Collected data →
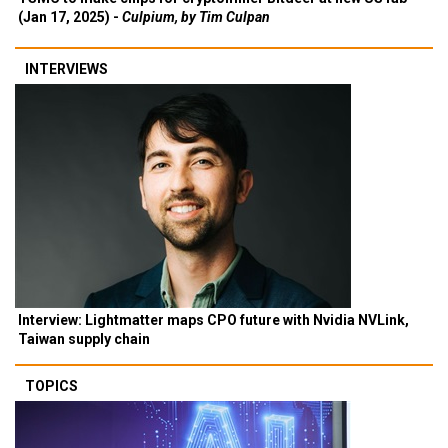
(Jan 17, 2025) -
Culpium, by Tim Culpan
INTERVIEWS
Interview: Lightmatter maps CPO future with Nvidia NVLink,
Taiwan supply chain
TOPICS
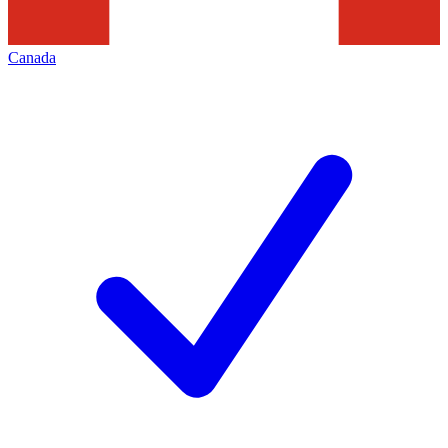
Canada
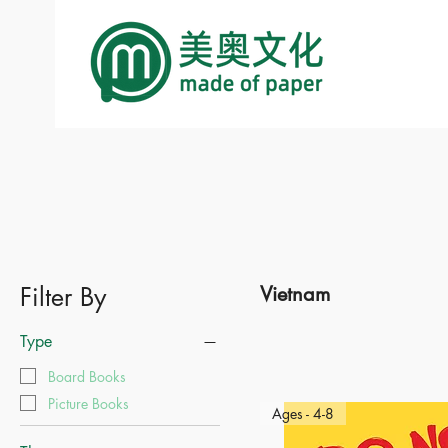
Filter By
Vietnam
Type
Board Books
Picture Books
Ages - 4-8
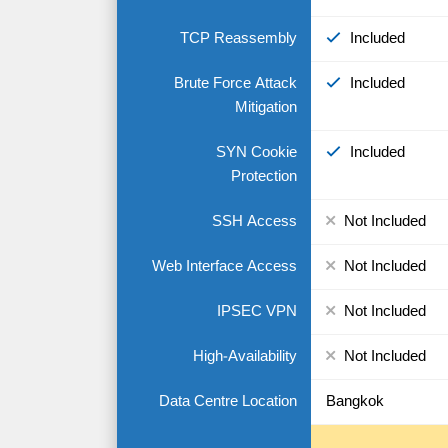
TCP Reassembly
Included
Brute Force Attack
Included
Mitigation
SYN Cookie
Included
Protection
SSH Access
Not Included
Web Interface Access
Not Included
IPSEC VPN
Not Included
High-Availability
Not Included
Data Centre Location
Bangkok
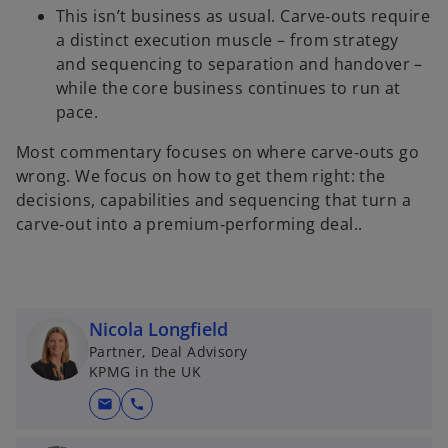
This isn’t business as usual. Carve‑outs require
a distinct execution muscle – from strategy
and sequencing to separation and handover –
while the core business continues to run at
pace.
Most commentary focuses on where carve‑outs go
wrong. We focus on how to get them right: the
decisions, capabilities and sequencing that turn a
carve‑out into a premium‑performing deal..
Nicola Longfield
Partner, Deal Advisory
KPMG in the UK
mail
call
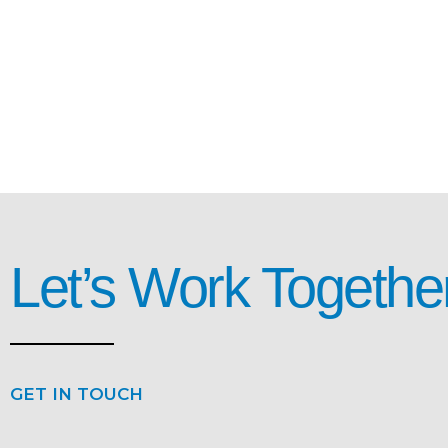
Let’s Work Togethe
GET IN TOUCH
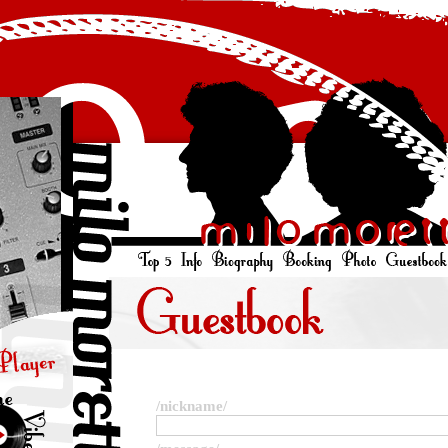
/nickname/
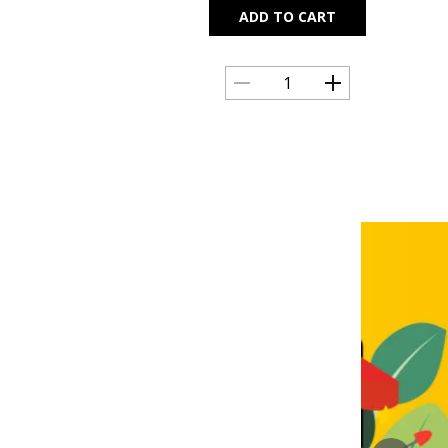
ADD TO CART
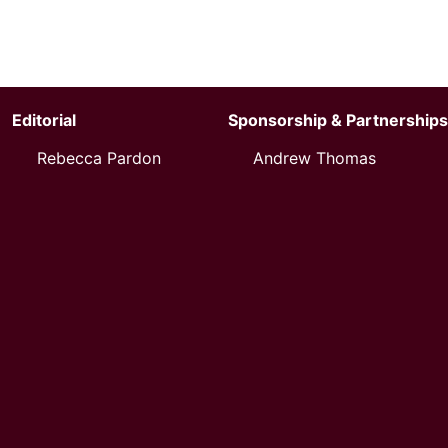
Editorial
Sponsorship & Partnerships
Rebecca Pardon
Andrew Thomas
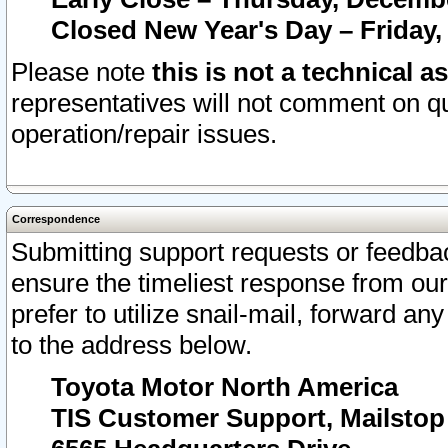
Closed New Year's Day – Friday,
Please note
this is not a technical a
representatives will not comment on qu
operation/repair issues.
Correspondence
Submitting support requests or feedbac
ensure the timeliest response from o
prefer to utilize snail-mail, forward an
to the address below.
Toyota Motor North America
TIS Customer Support, Mailsto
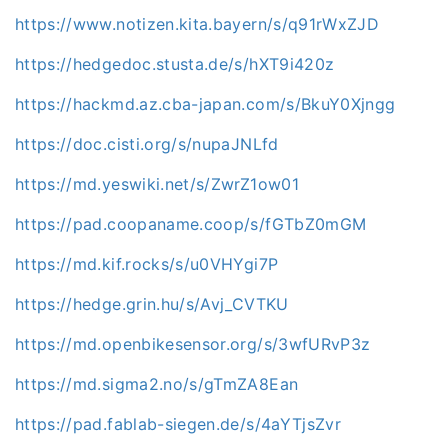
https://www.notizen.kita.bayern/s/q91rWxZJD
https://hedgedoc.stusta.de/s/hXT9i420z
https://hackmd.az.cba-japan.com/s/BkuY0Xjngg
https://doc.cisti.org/s/nupaJNLfd
https://md.yeswiki.net/s/ZwrZ1ow01
https://pad.coopaname.coop/s/fGTbZ0mGM
https://md.kif.rocks/s/u0VHYgi7P
https://hedge.grin.hu/s/Avj_CVTKU
https://md.openbikesensor.org/s/3wfURvP3z
https://md.sigma2.no/s/gTmZA8Ean
https://pad.fablab-siegen.de/s/4aYTjsZvr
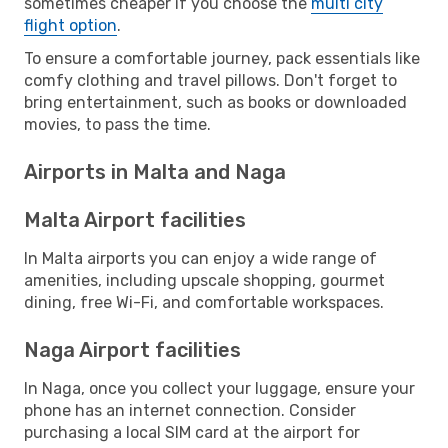
sometimes cheaper if you choose the
multi city
flight option
.
To ensure a comfortable journey, pack essentials like
comfy clothing and travel pillows. Don't forget to
bring entertainment, such as books or downloaded
movies, to pass the time.
Airports in Malta and Naga
Malta Airport facilities
In Malta airports you can enjoy a wide range of
amenities, including upscale shopping, gourmet
dining, free Wi-Fi, and comfortable workspaces.
Naga Airport facilities
In Naga, once you collect your luggage, ensure your
phone has an internet connection. Consider
purchasing a local SIM card at the airport for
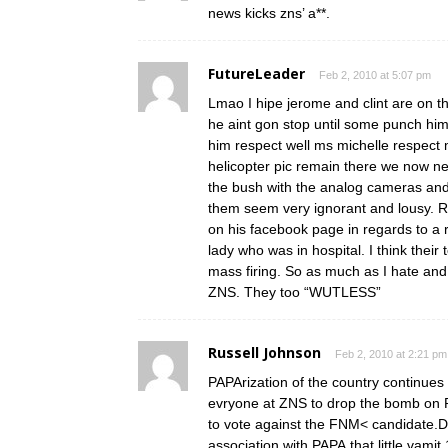
news kicks zns’ a**.
FutureLeader
Feb 2, 2010 at 5:07 pm
Lmao I hipe jerome and clint are on t
he aint gon stop until some punch him 
him respect well ms michelle respect m
helicopter pic remain there we now nee
the bush with the analog cameras and 
them seem very ignorant and lousy. 
on his facebook page in regards to a
lady who was in hospital. I think their 
mass firing. So as much as I hate and
ZNS. They too “WUTLESS”
Russell Johnson
Feb 2, 2010 at 2:21 pm
PAPArization of the country continues a
evryone at ZNS to drop the bomb on PA
to vote against the FNM< candidate.D
association with PAPA.that little vami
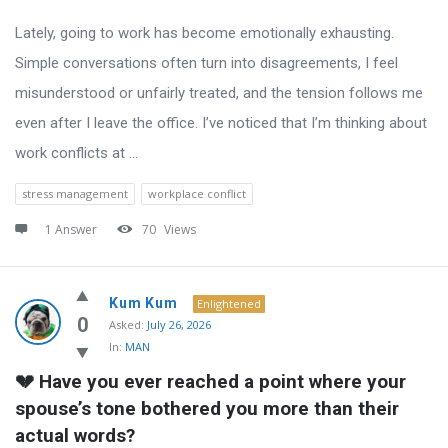
Lately, going to work has become emotionally exhausting.
Simple conversations often turn into disagreements, I feel
misunderstood or unfairly treated, and the tension follows me
even after I leave the office. I’ve noticed that I’m thinking about
work conflicts at ...
stress management
workplace conflict
1 Answer
70
Views
Kum Kum
Enlightened
0
Asked:
July 26, 2026
In:
MAN
💔 Have you ever reached a point where your 
spouse’s tone bothered you more than their 
actual words?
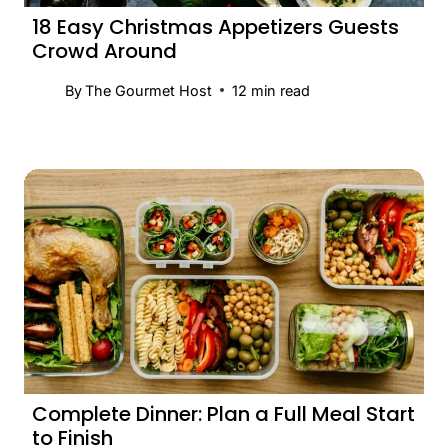
18 Easy Christmas Appetizers Guests
Crowd Around
By
The Gourmet Host
12
min read
Complete Dinner: Plan a Full Meal Start
to Finish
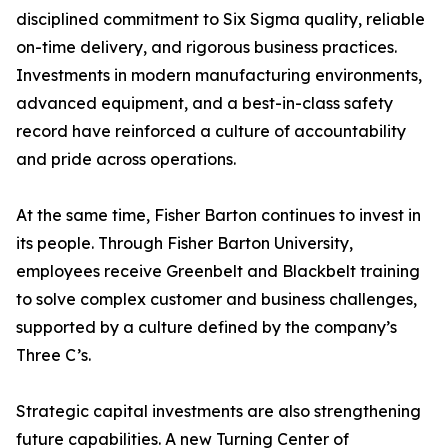
disciplined commitment to Six Sigma quality, reliable
on-time delivery, and rigorous business practices.
Investments in modern manufacturing environments,
advanced equipment, and a best-in-class safety
record have reinforced a culture of accountability
and pride across operations.
At the same time, Fisher Barton continues to invest in
its people. Through Fisher Barton University,
employees receive Greenbelt and Blackbelt training
to solve complex customer and business challenges,
supported by a culture defined by the company’s
Three C’s.
Strategic capital investments are also strengthening
future capabilities. A new Turning Center of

What is needed → Exact copy, no pictures. Write out the lines in the entries above, starting with the line with "To ensure a" and going on through the line with "PAPArization of the country continues a", keeping both.

Output of the exercise →
To ensure a comfortable journey, pack essentials like
comfy clothing and travel pillows. Don't forget to
bring entertainment, such as books or downloaded
movies, to pass the time.
Airports in Malta and Naga
Malta Airport facilities
In Malta airports you can enjoy a wide range of
amenities, including upscale shopping, gourmet
dining, free Wi-Fi, and comfortable workspaces.
Naga Airport facilities
In Naga, once you collect your luggage, ensure your
phone has an internet connection. Consider
purchasing a local SIM card at the airport for
news kicks zns’ a**.
FutureLeader
Feb 2, 2010 at 5:07 pm
Lmao I hipe jerome and clint are on t
he aint gon stop until some punch him 
him respect well ms michelle respect m
helicopter pic remain there we now nee
the bush with the analog cameras and 
them seem very ignorant and lousy. 
on his facebook page in regards to a
lady who was in hospital. I think their 
mass firing. So as much as I hate and
ZNS. They too “WUTLESS”
Russell Johnson
Feb 2, 2010 at 2:21 pm
PAPArization of the country continues a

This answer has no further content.